> **TASK**
Would you copy out the following entries exactly, without any of the pictures?

----- INFORMATION GIVEN

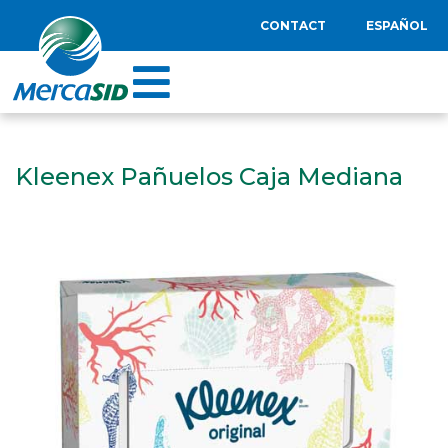
CONTACT
ESPAÑOL
Kleenex Pañuelos Caja Mediana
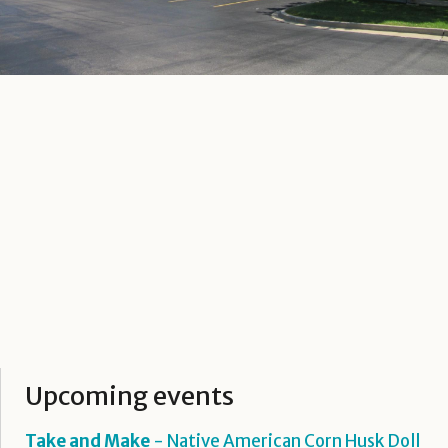
Upcoming events
Take and Make
- Native American Corn Husk Doll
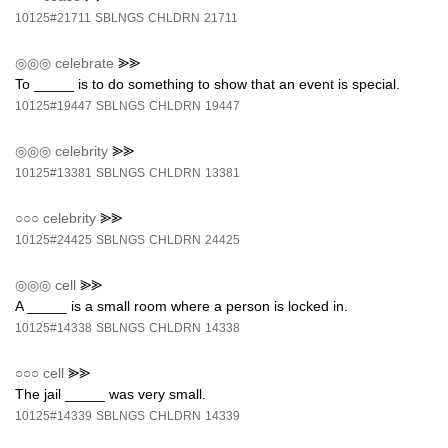
10125#21711
SBLNGS
CHLDRN
21711
◎◎◎
celebrate
⪢⪢
To _____ is to do something to show that an event is special.
10125#19447
SBLNGS
CHLDRN
19447
◎◎◎
celebrity
⪢⪢
10125#13381
SBLNGS
CHLDRN
13381
○○○
celebrity
⪢⪢
10125#24425
SBLNGS
CHLDRN
24425
◎◎◎
cell
⪢⪢
A _____ is a small room where a person is locked in.
10125#14338
SBLNGS
CHLDRN
14338
○○○
cell
⪢⪢
The jail _____ was very small.
10125#14339
SBLNGS
CHLDRN
14339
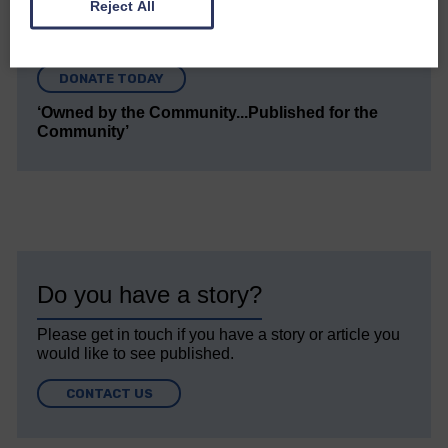
Reject All
Every reader’s contribution, however big or
small, is so valuable to us.
DONATE TODAY
‘Owned by the Community...Published for the
Community’
Do you have a story?
Please get in touch if you have a story or article you
would like to see published.
CONTACT US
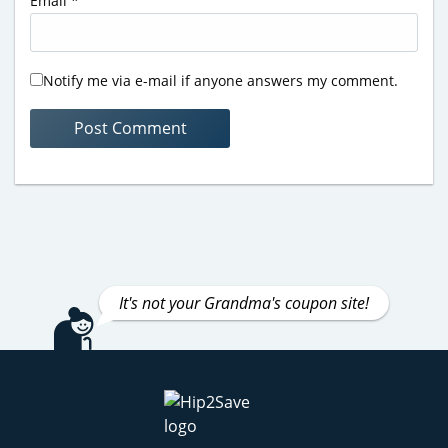
Email
*
Notify me via e-mail if anyone answers my comment.
It's not your Grandma's coupon site!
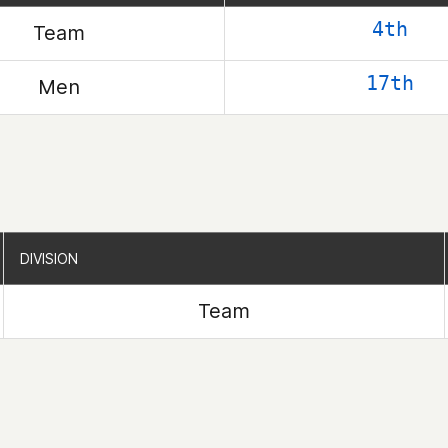
4th
Team
17th
Men
DIVISION
DIVISION
Team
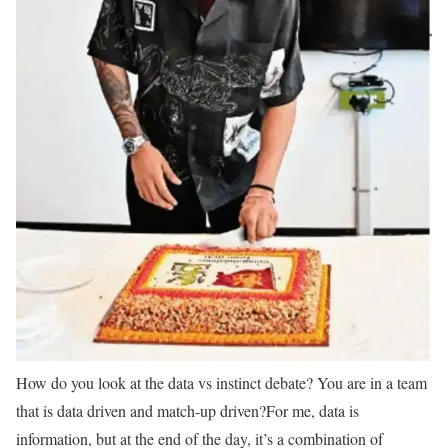
How do you look at the data vs instinct debate? You are in a team
that is data driven and match-up driven?
For me, data is
information, but at the end of the day, it’s a combination of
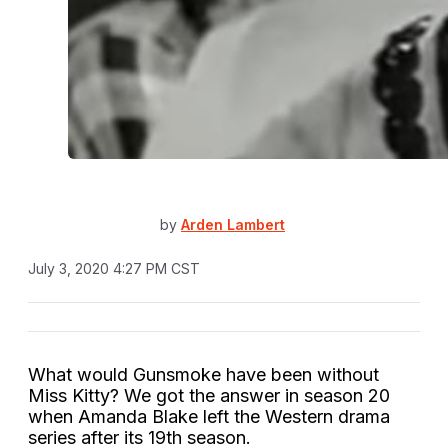
by
Arden Lambert
July 3, 2020 4:27 PM CST
What would Gunsmoke have been without
Miss Kitty? We got the answer in season 20
when Amanda Blake left the Western drama
series after its 19th season.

----------

> **RESULT OF THIS EXERCISE**
CONTACT
ESPAÑOL
Kleenex Pañuelos Caja Mediana
Upcoming events
Take and Make
- Native American Corn Husk Doll
10125#21711
SBLNGS
CHLDRN
21711
◎◎◎
celebrate
⪢⪢
To _____ is to do something to show that an event is special.
10125#19447
SBLNGS
CHLDRN
19447
◎◎◎
celebrity
⪢⪢
10125#13381
SBLNGS
CHLDRN
13381
○○○
celebrity
⪢⪢
10125#24425
SBLNGS
CHLDRN
24425
◎◎◎
cell
⪢⪢
A _____ is a small room where a person is locked in.
10125#14338
SBLNGS
CHLDRN
14338
○○○
cell
⪢⪢
The jail _____ was very small.
10125#14339
SBLNGS
CHLDRN
14339
Reject All
Every reader’s contribution, however big or
small, is so valuable to us.
DONATE TODAY
‘Owned by the Community...Published for the
Community’
Do you have a story?
Please get in touch if you have a story or article you
would like to see published.
CONTACT US
Email
*
Notify me via e-mail if anyone answers my comment.
It's not your Grandma's coupon site!
4th
Team
17th
Men
DIVISION
DIVISION
Team
How do you look at the data vs instinct debate? You are in a team
that is data driven and match-up driven?
For me, data is
information, but at the end of the day, it’s a combination of
by
Arden Lambert
July 3, 2020 4:27 PM CST
What would Gunsmoke have been without
Miss Kitty? We got the answer in season 20
when Amanda Blake left the Western drama
series after its 19th season.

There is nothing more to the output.